In Kansas, climatologists generally view winter as representing the period from Dec. 1 through Feb. 28, rather than the more widely accepted Dec. 21 through March 20 season. When they try to analyze years of data, whole months simply make easier data packages to work with, state climatologist Mary Knapp explained.
That means that although the vernal equinox won’t take place until mid-week, as far as the weather folks are concerned we’ve actually been in spring for a couple of weeks. A couple of very warm, balmy weeks.
Knapp said the December through February period here had an average high temperature of 46.73 degrees, making it the 14th warmest in the history of Manhattan.
It’s only four degrees away from being the warmest on record. The winter of 1992 earns that distinction. During that year’s winter, high temperatures reached an average 49.82 degrees. But the temperatures have been getting warmer. Six of the top-15 temperatures have occurred in the last 20 years, with four of those coming in the last 12 years, including this year’s.

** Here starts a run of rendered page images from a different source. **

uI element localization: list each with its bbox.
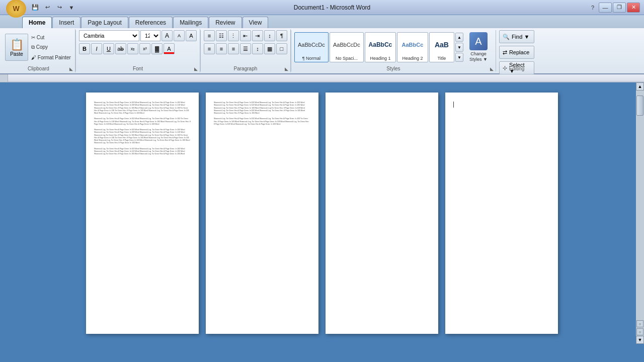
style-heading1-button[interactable]: AaBbCc Heading 1 bbox=[365, 32, 396, 62]
ruler-corner[interactable] bbox=[0, 74, 8, 82]
show-hide-button[interactable]: ¶ bbox=[276, 30, 287, 41]
document-page-3[interactable] bbox=[326, 93, 438, 334]
style-heading2-label: Heading 2 bbox=[402, 56, 423, 61]
copy-button[interactable]: ⧉ Copy bbox=[30, 43, 72, 52]
clipboard-group: 📋 Paste ✂ Cut ⧉ Copy 🖌 Format Painter Cl… bbox=[2, 29, 75, 72]
find-button[interactable]: 🔍 Find ▼ bbox=[499, 30, 534, 43]
highlight-button[interactable]: ▓ bbox=[151, 43, 163, 54]
italic-button[interactable]: I bbox=[91, 43, 102, 54]
shrink-font-button[interactable]: A bbox=[174, 30, 185, 41]
styles-more[interactable]: ▼ bbox=[455, 53, 463, 62]
tab-home[interactable]: Home bbox=[22, 17, 52, 28]
paragraph-expander[interactable]: ◣ bbox=[285, 66, 288, 71]
scroll-down-arrow[interactable]: ▼ bbox=[636, 336, 644, 344]
tab-page-layout[interactable]: Page Layout bbox=[81, 17, 128, 28]
style-heading2-button[interactable]: AaBbCc Heading 2 bbox=[397, 32, 428, 62]
numbering-button[interactable]: ☷ bbox=[216, 30, 227, 41]
cut-button[interactable]: ✂ Cut bbox=[30, 33, 72, 42]
format-painter-button[interactable]: 🖌 Format Painter bbox=[30, 53, 72, 62]
change-styles-label: ChangeStyles ▼ bbox=[469, 51, 488, 62]
paste-icon: 📋 bbox=[10, 38, 24, 51]
document-page-2[interactable]: Shamrock Log. Tor Greer Hen & Page Greer… bbox=[206, 93, 318, 334]
align-center-button[interactable]: ≡ bbox=[216, 43, 227, 54]
font-color-button[interactable]: A bbox=[164, 43, 175, 54]
ruler: // draw small ticks inline-ish — we'll d… bbox=[0, 74, 644, 82]
increase-indent-button[interactable]: ⇥ bbox=[252, 30, 263, 41]
bold-button[interactable]: B bbox=[79, 43, 90, 54]
style-title-button[interactable]: AaB Title bbox=[429, 32, 454, 62]
quick-access-save[interactable]: 💾 bbox=[30, 3, 40, 13]
tab-references[interactable]: References bbox=[129, 17, 173, 28]
scroll-up-arrow[interactable]: ▲ bbox=[636, 82, 644, 90]
style-normal-preview: AaBbCcDc bbox=[296, 34, 327, 56]
scroll-track[interactable] bbox=[636, 90, 643, 320]
document-area[interactable]: Shamrock Log. Tor Greer Hen & Page Greer… bbox=[0, 82, 644, 344]
font-expander[interactable]: ◣ bbox=[194, 66, 198, 71]
strikethrough-button[interactable]: ab̶ bbox=[115, 43, 126, 54]
ribbon-content: 📋 Paste ✂ Cut ⧉ Copy 🖌 Format Painter Cl… bbox=[0, 28, 644, 73]
decrease-indent-button[interactable]: ⇤ bbox=[240, 30, 251, 41]
styles-expander[interactable]: ◣ bbox=[490, 66, 494, 71]
replace-icon: ⇄ bbox=[503, 49, 507, 56]
scroll-thumb[interactable] bbox=[636, 96, 643, 116]
office-logo[interactable]: W bbox=[6, 0, 26, 18]
align-right-button[interactable]: ≡ bbox=[228, 43, 239, 54]
font-name-selector[interactable]: Cambria bbox=[79, 30, 139, 41]
superscript-button[interactable]: x² bbox=[139, 43, 150, 54]
paragraph-label: Paragraph bbox=[234, 66, 258, 71]
style-heading2-preview: AaBbCc bbox=[398, 34, 427, 56]
clear-format-button[interactable]: A bbox=[186, 30, 197, 41]
styles-scroll-up[interactable]: ▲ bbox=[455, 33, 463, 42]
scroll-page-up[interactable]: ○ bbox=[636, 320, 643, 327]
change-styles-button[interactable]: A ChangeStyles ▼ bbox=[464, 32, 493, 62]
page-1-content: Shamrock Log. Tor Greer Hen & Page Greer… bbox=[94, 102, 191, 155]
underline-button[interactable]: U bbox=[103, 43, 114, 54]
justify-button[interactable]: ☰ bbox=[240, 43, 251, 54]
style-heading1-preview: AaBbCc bbox=[366, 34, 394, 56]
document-page-4[interactable] bbox=[445, 93, 558, 334]
style-no-spacing-label: No Spaci... bbox=[336, 56, 358, 61]
paste-button[interactable]: 📋 Paste bbox=[5, 34, 28, 61]
style-normal-button[interactable]: AaBbCcDc ¶ Normal bbox=[294, 32, 329, 62]
document-page-1[interactable]: Shamrock Log. Tor Greer Hen & Page Greer… bbox=[86, 93, 199, 334]
quick-access-more[interactable]: ▼ bbox=[66, 3, 76, 13]
font-size-selector[interactable]: 12 bbox=[140, 30, 160, 41]
styles-label: Styles bbox=[386, 66, 400, 71]
multilevel-button[interactable]: ⋮ bbox=[228, 30, 239, 41]
line-spacing-button[interactable]: ↕ bbox=[252, 43, 263, 54]
tab-review[interactable]: Review bbox=[209, 17, 242, 28]
tab-mailings[interactable]: Mailings bbox=[173, 17, 208, 28]
tab-insert[interactable]: Insert bbox=[52, 17, 80, 28]
help-button[interactable]: ? bbox=[588, 3, 598, 13]
shading-button[interactable]: ▦ bbox=[264, 43, 275, 54]
styles-scroll-down[interactable]: ▼ bbox=[455, 43, 463, 52]
replace-button[interactable]: ⇄ Replace bbox=[499, 46, 534, 59]
bullets-button[interactable]: ≡ bbox=[204, 30, 215, 41]
find-label: Find ▼ bbox=[512, 34, 529, 40]
scroll-page-down[interactable]: ○ bbox=[636, 328, 643, 335]
clipboard-label: Clipboard bbox=[28, 66, 49, 71]
borders-button[interactable]: □ bbox=[276, 43, 287, 54]
close-button[interactable]: ✕ bbox=[627, 3, 640, 13]
styles-group: AaBbCcDc ¶ Normal AaBbCcDc No Spaci... A… bbox=[291, 29, 496, 72]
grow-font-button[interactable]: A bbox=[162, 30, 173, 41]
ribbon: Home Insert Page Layout References Maili… bbox=[0, 15, 644, 74]
restore-button[interactable]: ❐ bbox=[613, 3, 626, 13]
quick-access-redo[interactable]: ↪ bbox=[54, 3, 64, 13]
clipboard-expander[interactable]: ◣ bbox=[69, 66, 73, 71]
minimize-button[interactable]: — bbox=[599, 3, 612, 13]
paragraph-group: ≡ ☷ ⋮ ⇤ ⇥ ↕ ¶ ≡ ≡ ≡ ☰ ↕ ▦ □ Pa bbox=[201, 29, 291, 72]
window-title: Document1 - Microsoft Word bbox=[76, 4, 588, 11]
font-group: Cambria 12 A A A B I U ab̶ x₂ x² ▓ bbox=[76, 29, 200, 72]
style-no-spacing-button[interactable]: AaBbCcDc No Spaci... bbox=[330, 32, 364, 62]
page-4-content bbox=[453, 102, 550, 109]
subscript-button[interactable]: x₂ bbox=[127, 43, 138, 54]
quick-access-undo[interactable]: ↩ bbox=[42, 3, 52, 13]
tab-view[interactable]: View bbox=[243, 17, 269, 28]
replace-label: Replace bbox=[509, 49, 529, 55]
title-bar: W 💾 ↩ ↪ ▼ Document1 - Microsoft Word ? —… bbox=[0, 0, 644, 15]
change-styles-icon: A bbox=[469, 32, 488, 50]
align-left-button[interactable]: ≡ bbox=[204, 43, 215, 54]
vertical-scrollbar[interactable]: ▲ ○ ○ ▼ bbox=[636, 82, 644, 344]
sort-button[interactable]: ↕ bbox=[264, 30, 275, 41]
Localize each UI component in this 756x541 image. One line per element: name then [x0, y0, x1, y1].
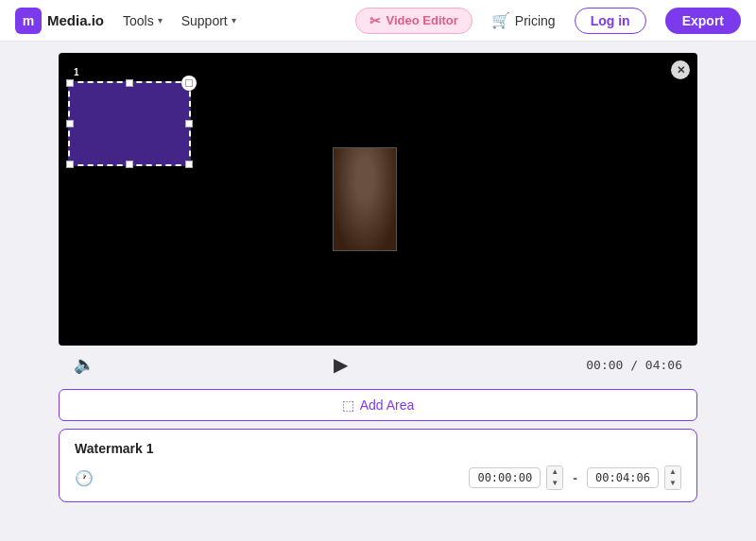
controls-bar: 🔈 ▶ 00:00 / 04:06: [59, 346, 697, 383]
video-thumbnail: [333, 147, 397, 251]
cart-icon: 🛒: [491, 11, 510, 29]
time-end-up-button[interactable]: ▲: [665, 466, 680, 478]
time-separator: -: [573, 470, 577, 485]
time-start-down-button[interactable]: ▼: [547, 478, 562, 489]
watermark-number-label: 1: [70, 66, 83, 78]
video-player: ✕ 1 ✕: [59, 53, 697, 346]
watermark-card-1: Watermark 1 🕐 ▲ ▼ - ▲ ▼: [59, 429, 697, 502]
volume-icon[interactable]: 🔈: [74, 354, 94, 375]
time-end-spinner: ▲ ▼: [664, 465, 681, 490]
add-area-label: Add Area: [360, 397, 415, 413]
watermark-overlay-1[interactable]: 1 ✕: [68, 81, 191, 166]
logo[interactable]: m Media.io: [15, 8, 104, 34]
resize-handle-bm[interactable]: [126, 161, 133, 168]
main-content: ✕ 1 ✕ 🔈 ▶ 00:00 / 04:06 ⬚ Add Are: [0, 42, 756, 541]
nav-tools[interactable]: Tools ▾: [123, 13, 163, 28]
export-button[interactable]: Export: [665, 8, 741, 34]
clock-icon: 🕐: [75, 469, 94, 487]
time-display: 00:00 / 04:06: [586, 358, 682, 372]
time-end-down-button[interactable]: ▼: [665, 478, 680, 489]
watermark-card-title: Watermark 1: [75, 441, 681, 456]
time-end-group: ▲ ▼: [587, 465, 681, 490]
play-button[interactable]: ▶: [334, 353, 348, 376]
app-header: m Media.io Tools ▾ Support ▾ ✂ Video Edi…: [0, 0, 756, 42]
scissors-icon: ✂: [369, 13, 381, 28]
resize-handle-bl[interactable]: [66, 161, 74, 168]
login-button[interactable]: Log in: [575, 8, 646, 34]
nav-tools-label: Tools: [123, 13, 154, 28]
add-area-section: ⬚ Add Area: [59, 389, 697, 421]
resize-handle-tr[interactable]: [185, 79, 193, 87]
time-start-group: ▲ ▼: [469, 465, 563, 490]
resize-handle-ml[interactable]: [66, 120, 74, 127]
time-start-input[interactable]: [469, 467, 541, 488]
video-close-button[interactable]: ✕: [671, 60, 690, 79]
thumb-content: [334, 148, 396, 250]
chevron-down-icon: ▾: [232, 15, 236, 25]
video-editor-button[interactable]: ✂ Video Editor: [355, 8, 472, 34]
add-area-icon: ⬚: [342, 397, 354, 413]
nav-support[interactable]: Support ▾: [181, 13, 236, 28]
resize-handle-tl[interactable]: [66, 79, 74, 87]
resize-handle-mr[interactable]: [185, 120, 193, 127]
time-start-spinner: ▲ ▼: [546, 465, 563, 490]
logo-text: Media.io: [47, 12, 104, 28]
time-start-up-button[interactable]: ▲: [547, 466, 562, 478]
chevron-down-icon: ▾: [158, 15, 163, 25]
video-editor-label: Video Editor: [387, 13, 458, 27]
resize-handle-br[interactable]: [185, 161, 193, 168]
pricing-link[interactable]: 🛒 Pricing: [491, 11, 556, 29]
logo-icon: m: [15, 8, 42, 34]
pricing-label: Pricing: [515, 13, 556, 28]
add-area-button[interactable]: ⬚ Add Area: [59, 389, 697, 421]
nav-support-label: Support: [181, 13, 228, 28]
resize-handle-tm[interactable]: [126, 79, 133, 87]
time-end-input[interactable]: [587, 467, 659, 488]
watermark-timing-row: 🕐 ▲ ▼ - ▲ ▼: [75, 465, 681, 490]
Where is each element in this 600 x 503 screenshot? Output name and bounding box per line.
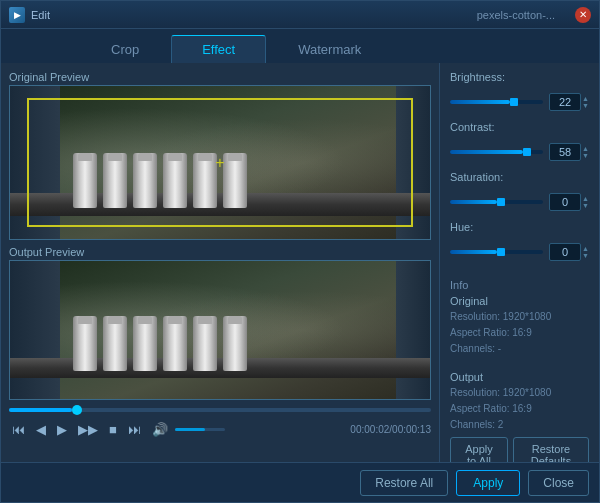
- brightness-value[interactable]: 22: [549, 93, 581, 111]
- volume-slider[interactable]: [175, 428, 225, 431]
- file-name: pexels-cotton-...: [477, 9, 555, 21]
- out-cans: [73, 316, 247, 371]
- brightness-slider[interactable]: [450, 100, 543, 104]
- out-can-1: [73, 316, 97, 371]
- hue-row: Hue:: [450, 221, 589, 233]
- out-can-4: [163, 316, 187, 371]
- saturation-slider-row: 0 ▲ ▼: [450, 193, 589, 211]
- apply-button[interactable]: Apply: [456, 470, 520, 496]
- close-button[interactable]: Close: [528, 470, 589, 496]
- title-bar: ▶ Edit pexels-cotton-... ✕: [1, 1, 599, 29]
- right-panel: Brightness: 22 ▲ ▼ Contrast:: [439, 63, 599, 462]
- controls-row: ⏮ ◀ ▶ ▶▶ ■ ⏭ 🔊 00:00:02/00:00:13: [9, 420, 431, 439]
- original-resolution: Resolution: 1920*1080: [450, 309, 589, 325]
- saturation-label: Saturation:: [450, 171, 508, 183]
- out-can-5: [193, 316, 217, 371]
- playback-fill: [9, 408, 72, 412]
- original-preview-section: Original Preview: [9, 71, 431, 240]
- contrast-slider[interactable]: [450, 150, 543, 154]
- output-info-subtitle: Output: [450, 371, 589, 383]
- tab-effect[interactable]: Effect: [171, 35, 266, 63]
- out-can-3: [133, 316, 157, 371]
- info-section: Info Original Resolution: 1920*1080 Aspe…: [450, 279, 589, 433]
- saturation-down[interactable]: ▼: [582, 202, 589, 209]
- contrast-value[interactable]: 58: [549, 143, 581, 161]
- original-preview-box: [9, 85, 431, 240]
- original-preview-label: Original Preview: [9, 71, 431, 83]
- saturation-spinner[interactable]: ▲ ▼: [582, 195, 589, 209]
- crop-overlay[interactable]: [27, 98, 413, 227]
- brightness-up[interactable]: ▲: [582, 95, 589, 102]
- output-video-frame: [10, 261, 430, 399]
- brightness-label: Brightness:: [450, 71, 508, 83]
- right-action-row: Apply to All Restore Defaults: [450, 437, 589, 462]
- tab-bar: Crop Effect Watermark: [1, 29, 599, 63]
- contrast-slider-row: 58 ▲ ▼: [450, 143, 589, 161]
- contrast-thumb[interactable]: [523, 148, 531, 156]
- contrast-label: Contrast:: [450, 121, 508, 133]
- output-preview-label: Output Preview: [9, 246, 431, 258]
- next-frame-button[interactable]: ▶▶: [75, 420, 101, 439]
- tab-watermark[interactable]: Watermark: [268, 36, 391, 63]
- output-preview-box: [9, 260, 431, 400]
- brightness-thumb[interactable]: [510, 98, 518, 106]
- time-display: 00:00:02/00:00:13: [350, 424, 431, 435]
- hue-thumb[interactable]: [497, 248, 505, 256]
- hue-slider-row: 0 ▲ ▼: [450, 243, 589, 261]
- output-channels: Channels: 2: [450, 417, 589, 433]
- left-panel: Original Preview: [1, 63, 439, 462]
- brightness-down[interactable]: ▼: [582, 102, 589, 109]
- saturation-fill: [450, 200, 497, 204]
- hue-spinner[interactable]: ▲ ▼: [582, 245, 589, 259]
- output-resolution: Resolution: 1920*1080: [450, 385, 589, 401]
- main-content: Original Preview: [1, 63, 599, 462]
- skip-start-button[interactable]: ⏮: [9, 420, 28, 439]
- brightness-spinner[interactable]: ▲ ▼: [582, 95, 589, 109]
- volume-fill: [175, 428, 205, 431]
- out-can-2: [103, 316, 127, 371]
- contrast-fill: [450, 150, 523, 154]
- volume-icon[interactable]: 🔊: [149, 420, 171, 439]
- app-icon: ▶: [9, 7, 25, 23]
- hue-value[interactable]: 0: [549, 243, 581, 261]
- stop-button[interactable]: ■: [106, 420, 120, 439]
- saturation-row: Saturation:: [450, 171, 589, 183]
- play-button[interactable]: ▶: [54, 420, 70, 439]
- apply-to-all-button[interactable]: Apply to All: [450, 437, 508, 462]
- original-channels: Channels: -: [450, 341, 589, 357]
- window-title: Edit: [31, 9, 477, 21]
- original-video-frame: [10, 86, 430, 239]
- info-title: Info: [450, 279, 589, 291]
- tab-crop[interactable]: Crop: [81, 36, 169, 63]
- contrast-up[interactable]: ▲: [582, 145, 589, 152]
- hue-down[interactable]: ▼: [582, 252, 589, 259]
- output-aspect: Aspect Ratio: 16:9: [450, 401, 589, 417]
- right-action-buttons: Apply to All Restore Defaults: [450, 437, 589, 462]
- contrast-down[interactable]: ▼: [582, 152, 589, 159]
- saturation-up[interactable]: ▲: [582, 195, 589, 202]
- brightness-fill: [450, 100, 510, 104]
- output-preview-section: Output Preview: [9, 246, 431, 400]
- contrast-spinner[interactable]: ▲ ▼: [582, 145, 589, 159]
- prev-button[interactable]: ◀: [33, 420, 49, 439]
- hue-label: Hue:: [450, 221, 508, 233]
- saturation-thumb[interactable]: [497, 198, 505, 206]
- playback-thumb[interactable]: [72, 405, 82, 415]
- saturation-value[interactable]: 0: [549, 193, 581, 211]
- out-can-6: [223, 316, 247, 371]
- hue-fill: [450, 250, 497, 254]
- playback-slider-row: [9, 406, 431, 414]
- bottom-bar: Restore All Apply Close: [1, 462, 599, 502]
- playback-track[interactable]: [9, 408, 431, 412]
- skip-end-button[interactable]: ⏭: [125, 420, 144, 439]
- hue-slider[interactable]: [450, 250, 543, 254]
- restore-defaults-button[interactable]: Restore Defaults: [513, 437, 589, 462]
- brightness-row: Brightness:: [450, 71, 589, 83]
- edit-window: ▶ Edit pexels-cotton-... ✕ Crop Effect W…: [0, 0, 600, 503]
- hue-up[interactable]: ▲: [582, 245, 589, 252]
- close-window-button[interactable]: ✕: [575, 7, 591, 23]
- original-info-subtitle: Original: [450, 295, 589, 307]
- original-aspect: Aspect Ratio: 16:9: [450, 325, 589, 341]
- saturation-slider[interactable]: [450, 200, 543, 204]
- restore-all-button[interactable]: Restore All: [360, 470, 448, 496]
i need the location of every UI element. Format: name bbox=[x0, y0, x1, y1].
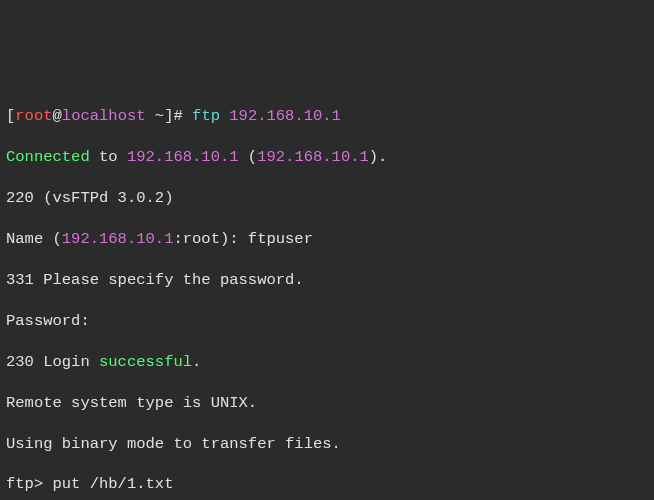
password-prompt-msg: 331 Please specify the password. bbox=[6, 270, 648, 290]
user: root bbox=[15, 107, 52, 125]
server-banner: 220 (vsFTPd 3.0.2) bbox=[6, 188, 648, 208]
login-success: 230 Login successful. bbox=[6, 352, 648, 372]
command: ftp bbox=[192, 107, 229, 125]
host: localhost bbox=[62, 107, 146, 125]
ip-arg: 192.168.10.1 bbox=[229, 107, 341, 125]
terminal-output: [root@localhost ~]# ftp 192.168.10.1 Con… bbox=[6, 86, 648, 500]
prompt-line: [root@localhost ~]# ftp 192.168.10.1 bbox=[6, 106, 648, 126]
binary-mode: Using binary mode to transfer files. bbox=[6, 434, 648, 454]
connected-line: Connected to 192.168.10.1 (192.168.10.1)… bbox=[6, 147, 648, 167]
system-type: Remote system type is UNIX. bbox=[6, 393, 648, 413]
password-label: Password: bbox=[6, 311, 648, 331]
name-prompt: Name (192.168.10.1:root): ftpuser bbox=[6, 229, 648, 249]
ftp-put: ftp> put /hb/1.txt bbox=[6, 474, 648, 494]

The overnight low during the winter of 2012 was 24 degrees, the 14th highest in the history of Manhattan, Knapp said. Like the average high temperature, the warmest overnight lows occurred in the winter of 1992. Yet unlike the average high temperature, only three of the top-15 warmest overnight lows happened in the last 20 years.
Comparing average temperatures, 2012 is the 12th warmest winter in the city’s history, with an average of 35.35. You attain the average by adding the average of overnight lows and overnight highs and dividing by two. In the last 20 years, only the winters of 1992, 1999, 2000, 2002, and 2006 have been warmer. When looking at the last five average winter temperatures, this year’s average temperature is four degrees warmer than its closest competitor, the winter of 2008-2009.
Do not expect the warm temperatures to take a break any time soon.
Temperatures are expected to stay in the 70s and 80s over the next week. Friday’s morning temperature of 61 was a record, beating the previous high of 55 by six degrees.
In addition to being one of the warmest on record, this winter has also been one of the wettest.
The entire winter had a precipitation total of 5.57 inches, the ninth-highest total in Manhattan’s history.
Much of that precipitation came through a snow storm in mid-December that cancelled classes at Manhattan High School. It dropped between 1-2 inches.
There is a downside to the warmer weather, and that’s tornadoes. Although Manhattan avoided the first major tornado to roll through Kansas, the city did have a tornado touch down as recently as 2008.
The result was millions in damage to Kansas State and damage to surrounding neighborhoods. Kansas placed second on The Weather Channel’s top 10 tornado states list. The list looked at the states with the most tornadoes per 10,000 square miles between 1991-2010. Kansas has an average of 11.7 tornadoes per 10,000 square miles.